It’s Official! The EEOC is moving forward with collecting new pay and hours data and is sending a strong message that it will increase enforcement efforts. Beginning in 2018, employers with 100 or more employees are required to report employee pay and hours data annually to the EEOC. Each annual filing period is March 31st of the following year. Although the first reporting deadline for the new EEO-1 isn’t until 2018, the report will be based on 2017 data – just four months away. HR.BLR.com, Kate McGovern Tornone, outlines strong recommendations for employers.
Beginning in March 2018, employers will have to include compensation information on their EEO-1 filings. While the report was previously used by the U.S. Equal Employment Opportunity Commission (EEOC) to look for various types of discrimination, it now also will be used to look for pay discrimination.
Private practitioners, however, warn that the administrative burden on employers will be significant, with little benefit for workers. “The ‘gender pay gap’ exists, but it is far from established that the gap is a result of discrimination,” according to a client alert from Donald S. Prophete and Robin E. Shea, attorneys at Constangy, Brooks, Smith & Prophete, LLP. “The ‘pay gap’ compares the average pay of all women in the workforce with the average pay of all men in the workforce. It does not control for type of position held, geography, career ambition, family responsibilities, education, type of employer, length of employment, gaps in employment, era in which one entered the workforce, or anything else that might legitimately affect pay.”
Because the data that will be provided does not control for these factors, it could result in frivolous charges or “inquiries” of employers about pay gaps that are legitimate, Prophete and Shea warned.
However, employers should do what they can to ensure that employees are paid equitably, the attorneys said, recommending that employers conduct a thorough compensation audit before the new EEO-1 “snapshot” window. (See Q&As below for more information on the window.)
At a minimum, Constangy recommends that employers:
- Identify any disparities that appear to be correlated with race, sex, or ethnicity;
- Ensure you have the documentation necessary to explain and validate disparities; and
- Correct any disparities that do not have valid explanations.
EEOC issued a question-and-answer document to assist employers with compliance.
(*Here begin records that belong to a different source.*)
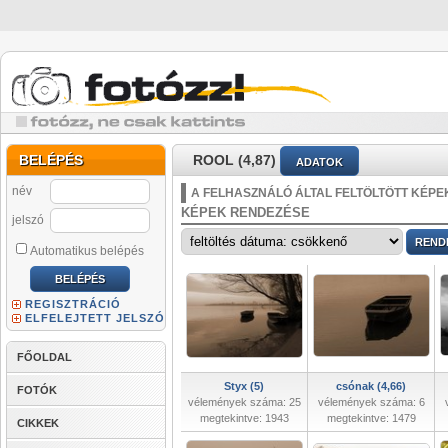
BELÉPÉS
ROOL (4,87)
ADATOK
név
A FELHASZNÁLÓ ÁLTAL FELTÖLTÖTT KÉPE
KÉPEK RENDEZÉSE
jelszó
Automatikus belépés
REGISZTRÁCIÓ
ELFELEJTETT JELSZÓ
FŐOLDAL
Styx (5)
csónak (4,66)
FOTÓK
vélemények száma: 25
vélemények száma: 6
megtekintve: 1943
megtekintve: 1479
CIKKEK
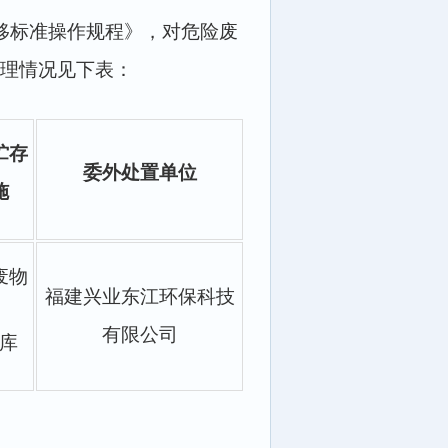
移标准操作规程》，对危险废
理情况见下表：
贮存
委外处置单位
施
废物
福建兴业东江环保科技
有限公司
库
The following Q&As have been adapted from that document.
Q: Who must file the EEO-1?
A: Beginning with the 2017 report, due March 31, 2018, the following is required:
- Private employers including federal contractors and subcontractors with 100 or more employees will submit summary pay data.
- Federal contractors and subcontractors with 50 to 99 employees will not submit summary pay data but will continue to report demographic data (sex and race or ethnicity) as they did before.
- Federal contractors and subcontractors with 49 or fewer employees, and companies without federal contracts with 99 or fewer employees, will not be required to complete the EEO-1 report.
Q: When should we count our employees?
A: For reporting years 2016 and before, the “workforce snapshot period” was July 1 to September 30. Starting with the EEO-1 report of 2017 data, however, the period will be October 1 to December 31, 2017. Each employer may choose any pay period during this 3-month period to count its full and part-time employees.
Q: What compensation information will be required?
A: The revised EEO-1 report has two new elements:
- Summary pay data: Employers report the total number of full and part-time employees they had during that year in each of 12 pay bands listed for each EEO-1 job category; employers do not report individual pay or salaries.
- Aggregate hours worked data: Employers tally and report the number of hours worked that year by all the employees accounted for in each pay band.
Q: What are the “pay bands”?
A: EEO-1 will be the same as the 12 pay bands used by the Bureau of Labor Statistics for the Occupation Employment Statistics survey. The first is “$19,239 and under” and the 12th is “$208,000 and over.”
Q: How is compensation determined for these bands?
A: Employers will rely on the pay reported for income tax purposes that year in Box 1 of the W-2 form. For purposes of the survey, wages earned after the conclusion of the last full pay period in December but paid to employees in the next calendar year will be reported for the same year in which they are reported for W-2 purposes.
Q: How must employees’ hours be tracked?
A: For nonexempt employees, for whom the FLSA already requires employers to keep records of hours worked, employers will consult these records to identify the number of hours worked. For employees who are exempt from the Fair Labor Standards Act, employers may either report 20 hours per week for each part-time employee and 40 hours per week for each full-time employee or report employees’ actual hours worked.